Rhode Island Attorney General Pushing For A State-Level CFAA That Will Turn Researchers, Whistleblowers Into Criminals
from the 'unauthorized-access'-isn't-always-a-bad-thing... dept
We recently wrote about the Rhode Island attorney general's "cybercrime" bill -- a legislative proposal that seeks to address cyberbullying, revenge porn, etc. with a bunch of broadly -- and poorly -- written clauses. Two negative comments written months apart could be viewed as "cyber-harassment" under the law, separating it from the sustained pattern of abuse that one normally considers "harassment."
In addition, the proposed law would criminalize "non-consensual communications." If the sender does not obtain the recipient's permission to send a message, it's a criminal act if the recipient finds the message to be distressing -- which could mean anything from emailing explicit threats to posting a negative comment on someone's Facebook page.
But that's not Attorney General Peter F. Kilmartin's only bad idea. It appears he's behind another legislative proposal -- one that would amend the state's computer crime laws into something more closely resembling the catastrophic federal equivalent: the CFAA.
Here's the worst part of the suggested amendments:
Whoever intentionally and without authorization or in excess of one's authorization, directly or indirectly accesses a computer, computer program, computer system, or computer network with the intent to either view, obtain, copy, print or download any confidential information contained in or stored on such computer, computer program, computer system, or computer network, shall be guilty of a felony and shall be subject to the penalties set forth in §11-52-5.This would make the following Google search illegal:
filetype:pdf site:*.gov "law enforcement use only"Anything deemed "confidential information" -- if accessed by people not "authorized" to do so -- falls under the protection of this legislation, even if it can be accessed by any member of the public without actually "breaking into" a company/government/etc. server.
The definition of "confidential information" makes the legislation even more problematic.

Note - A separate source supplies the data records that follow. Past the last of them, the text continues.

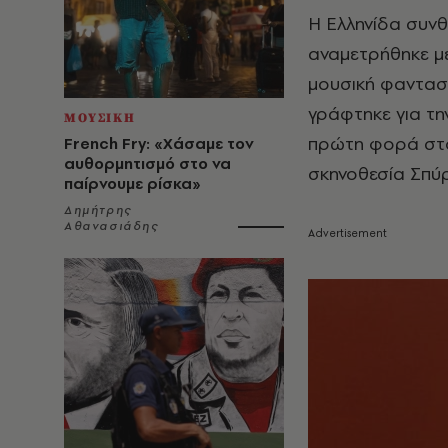
Η Ελληνίδα συνθ
αναμετρήθηκε με
μουσική φαντασί
γράφτηκε για τ
ΜΟΥΣΙΚΗ
πρώτη φορά στο 
French Fry: «Χάσαμε τον
αυθορμητισμό στο να
σκηνοθεσία Σπύ
παίρνουμε ρίσκα»
Δημήτρης
Αθανασιάδης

"Confidential Information" means data that is protected from disclosure on a computer, computer program, computer system or computer network and that the computer, computer program, computer system or computer network does not transmit or disclose unless initiated by the owner of such computer, computer program, computer system or computer network.Something accessible by a Google search is not "protected from disclosure" by any stretch of the imagination. But this phrase, "unless initiated by the owner of such computer…," makes it illegal to obtain documents not otherwise protected. Uploading a sensitive document to a public-facing website crawled by Google is stupid and the person doing the uploading should take any "unauthorized access" as a learning experience. But under the law, it could successfully be argued that the uploading of a document to a publicly-accessible website is not the same thing as "initiating transmission."

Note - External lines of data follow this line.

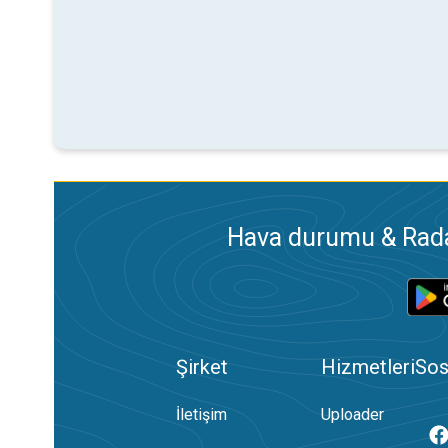
Hava durumu & Radar
Şirket
Hizmetleri
Sos
İletişim
Uploader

The proposal makes several exemptions for service providers, software manufacturers and (no kidding) advertisers, so that their trawling of confidential information in the course of their businesses won't be viewed as criminal acts. But what it doesn't do is carve out an exception for security researchers, who often access confidential information during the course of their work.
In this form, the legislation is dangerous. It will criminalize security research and punish citizens for the stupidity of others. On top of that, the law would pretty much turn every whistleblower into a criminal by treating the access of confidential information as a crime, no matter what the circumstances are. Running it through an editing process involving politicians surrounded by "cyberwar" hype is unlikely to improve it.